Só pode ser outro Guarani.
E eu, continuo ouvindo e aprendendo, mas atravessado.
A última vez que visitei o Theatro José de Alencar foi voltando da praia, pós-réveillon no começo de 2018. Na tentativa de mostrar a joia arquitetônica para meu amor, que visitava Fortaleza depois de muito tempo, subimos a escada helicoidal e vimos juntinhos a cidade sob o sol quente da tarde.

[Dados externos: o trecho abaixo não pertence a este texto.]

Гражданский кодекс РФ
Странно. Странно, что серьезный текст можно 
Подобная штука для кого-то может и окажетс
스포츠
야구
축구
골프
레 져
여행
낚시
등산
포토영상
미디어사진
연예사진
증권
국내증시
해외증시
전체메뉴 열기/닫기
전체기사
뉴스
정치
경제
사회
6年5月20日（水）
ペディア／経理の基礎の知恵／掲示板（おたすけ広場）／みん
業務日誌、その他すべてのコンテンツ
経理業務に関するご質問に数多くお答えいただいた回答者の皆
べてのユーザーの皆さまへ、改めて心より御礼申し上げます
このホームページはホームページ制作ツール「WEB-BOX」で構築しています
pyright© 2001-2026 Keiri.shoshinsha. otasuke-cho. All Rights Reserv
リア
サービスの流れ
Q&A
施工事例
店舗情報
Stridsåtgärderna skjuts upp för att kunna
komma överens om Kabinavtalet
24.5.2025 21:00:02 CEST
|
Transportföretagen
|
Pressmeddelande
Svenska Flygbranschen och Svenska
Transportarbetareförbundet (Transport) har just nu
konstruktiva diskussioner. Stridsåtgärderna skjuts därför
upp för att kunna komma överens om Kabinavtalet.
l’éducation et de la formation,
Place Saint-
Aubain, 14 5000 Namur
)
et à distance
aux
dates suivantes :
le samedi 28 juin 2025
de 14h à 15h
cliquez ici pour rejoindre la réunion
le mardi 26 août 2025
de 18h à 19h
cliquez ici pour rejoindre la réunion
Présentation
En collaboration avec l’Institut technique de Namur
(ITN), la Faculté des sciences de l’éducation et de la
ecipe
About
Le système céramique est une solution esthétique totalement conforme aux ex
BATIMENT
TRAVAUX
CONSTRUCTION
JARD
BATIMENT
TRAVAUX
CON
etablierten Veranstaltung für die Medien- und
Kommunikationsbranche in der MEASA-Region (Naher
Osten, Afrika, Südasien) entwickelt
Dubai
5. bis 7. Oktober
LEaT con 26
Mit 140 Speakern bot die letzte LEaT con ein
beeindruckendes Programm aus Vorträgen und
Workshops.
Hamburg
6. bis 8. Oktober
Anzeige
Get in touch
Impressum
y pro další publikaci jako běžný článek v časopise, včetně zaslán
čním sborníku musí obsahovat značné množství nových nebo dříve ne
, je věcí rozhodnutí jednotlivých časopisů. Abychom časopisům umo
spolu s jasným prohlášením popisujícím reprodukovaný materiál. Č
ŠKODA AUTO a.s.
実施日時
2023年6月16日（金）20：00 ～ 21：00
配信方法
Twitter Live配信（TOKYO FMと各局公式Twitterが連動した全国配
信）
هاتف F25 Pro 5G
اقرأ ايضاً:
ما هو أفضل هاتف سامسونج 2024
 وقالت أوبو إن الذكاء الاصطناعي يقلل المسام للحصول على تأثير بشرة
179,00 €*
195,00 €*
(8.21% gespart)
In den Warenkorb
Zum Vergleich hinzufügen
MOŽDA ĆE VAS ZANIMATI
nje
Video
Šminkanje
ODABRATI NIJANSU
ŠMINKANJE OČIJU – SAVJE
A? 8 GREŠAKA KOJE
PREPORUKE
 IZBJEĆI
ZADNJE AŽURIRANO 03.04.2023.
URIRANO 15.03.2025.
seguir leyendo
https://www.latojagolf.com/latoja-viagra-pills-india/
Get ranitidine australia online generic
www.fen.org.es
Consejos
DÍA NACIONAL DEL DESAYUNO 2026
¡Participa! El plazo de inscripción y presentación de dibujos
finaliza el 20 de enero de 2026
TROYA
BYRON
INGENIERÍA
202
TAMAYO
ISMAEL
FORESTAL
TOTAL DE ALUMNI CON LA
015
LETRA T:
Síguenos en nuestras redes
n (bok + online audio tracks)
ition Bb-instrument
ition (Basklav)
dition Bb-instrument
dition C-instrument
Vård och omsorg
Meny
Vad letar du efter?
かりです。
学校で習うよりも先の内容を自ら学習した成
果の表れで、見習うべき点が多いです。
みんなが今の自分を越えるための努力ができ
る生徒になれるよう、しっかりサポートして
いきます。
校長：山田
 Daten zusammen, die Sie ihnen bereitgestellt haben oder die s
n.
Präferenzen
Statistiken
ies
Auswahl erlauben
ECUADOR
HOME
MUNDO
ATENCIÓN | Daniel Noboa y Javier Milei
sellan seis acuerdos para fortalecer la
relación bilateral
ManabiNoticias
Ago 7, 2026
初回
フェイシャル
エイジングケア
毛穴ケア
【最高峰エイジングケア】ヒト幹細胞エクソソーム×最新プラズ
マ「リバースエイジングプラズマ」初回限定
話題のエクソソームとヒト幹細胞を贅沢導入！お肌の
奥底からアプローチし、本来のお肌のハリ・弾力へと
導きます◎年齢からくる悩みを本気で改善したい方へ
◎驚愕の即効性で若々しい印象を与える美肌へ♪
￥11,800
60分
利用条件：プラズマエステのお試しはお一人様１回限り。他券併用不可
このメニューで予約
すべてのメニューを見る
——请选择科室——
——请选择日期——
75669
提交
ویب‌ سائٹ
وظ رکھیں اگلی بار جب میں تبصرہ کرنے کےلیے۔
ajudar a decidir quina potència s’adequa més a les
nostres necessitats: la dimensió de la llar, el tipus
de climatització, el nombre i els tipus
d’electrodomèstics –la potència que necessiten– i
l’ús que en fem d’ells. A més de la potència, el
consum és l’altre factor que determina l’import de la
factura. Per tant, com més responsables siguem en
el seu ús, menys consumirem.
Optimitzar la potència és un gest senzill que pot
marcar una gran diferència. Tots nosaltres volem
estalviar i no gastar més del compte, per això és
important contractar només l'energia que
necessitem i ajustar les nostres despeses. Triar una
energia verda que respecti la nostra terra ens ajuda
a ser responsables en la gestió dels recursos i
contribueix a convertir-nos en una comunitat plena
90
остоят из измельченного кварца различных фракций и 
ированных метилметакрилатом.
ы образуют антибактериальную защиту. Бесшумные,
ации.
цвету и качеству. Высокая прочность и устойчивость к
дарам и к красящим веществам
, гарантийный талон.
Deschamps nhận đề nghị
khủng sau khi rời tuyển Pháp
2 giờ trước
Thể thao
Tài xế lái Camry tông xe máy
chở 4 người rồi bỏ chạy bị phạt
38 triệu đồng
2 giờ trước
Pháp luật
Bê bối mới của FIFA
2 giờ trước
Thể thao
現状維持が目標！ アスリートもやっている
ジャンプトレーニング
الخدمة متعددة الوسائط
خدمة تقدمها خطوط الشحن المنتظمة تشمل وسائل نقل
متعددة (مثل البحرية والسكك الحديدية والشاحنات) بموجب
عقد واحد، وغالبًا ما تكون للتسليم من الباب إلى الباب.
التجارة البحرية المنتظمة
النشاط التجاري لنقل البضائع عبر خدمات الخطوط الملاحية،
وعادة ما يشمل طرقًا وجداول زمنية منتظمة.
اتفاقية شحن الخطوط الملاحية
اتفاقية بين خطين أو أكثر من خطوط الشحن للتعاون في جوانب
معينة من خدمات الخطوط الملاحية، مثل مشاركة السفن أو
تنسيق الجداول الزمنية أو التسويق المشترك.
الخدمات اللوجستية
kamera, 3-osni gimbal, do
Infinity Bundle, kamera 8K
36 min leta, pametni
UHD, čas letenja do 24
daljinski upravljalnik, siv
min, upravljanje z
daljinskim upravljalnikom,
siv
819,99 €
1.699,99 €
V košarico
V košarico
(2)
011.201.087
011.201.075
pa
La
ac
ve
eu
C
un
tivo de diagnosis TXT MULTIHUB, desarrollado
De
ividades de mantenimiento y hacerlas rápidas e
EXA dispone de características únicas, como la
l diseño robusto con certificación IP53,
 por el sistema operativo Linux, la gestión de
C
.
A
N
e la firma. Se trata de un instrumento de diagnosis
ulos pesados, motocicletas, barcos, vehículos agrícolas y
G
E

Frederico Teixeira é arquiteto com atuação na área de expografia e cenografia
Ópera "Il Guarany" revisitada
Os grupos cearenses Teatro Máquina e No barraco da Constância tem! estão trabalhando na montagem "Resumo da Ópera", obra que traça paralelo entre "Il Guarany" de Carlos Gomes (1836-1896) e a formação da sociedade brasileira. O projeto prevê múltiplos formatos cênicos: o espetacular, que será realizado nos espaços do Theatro José de Alencar; o teleteatro, contendo registros do espetáculo filmado a ser exibido na TV Ceará; e a série televisiva em formato de lives gravadas durante o processo de montagem. O Vida&Arte está acompanhando o processo de pesquisa, criação e divulgação da obra e, até a estreia da montagem, apresentará conteúdos sobre o processo de criação de "Resumo da Ópera".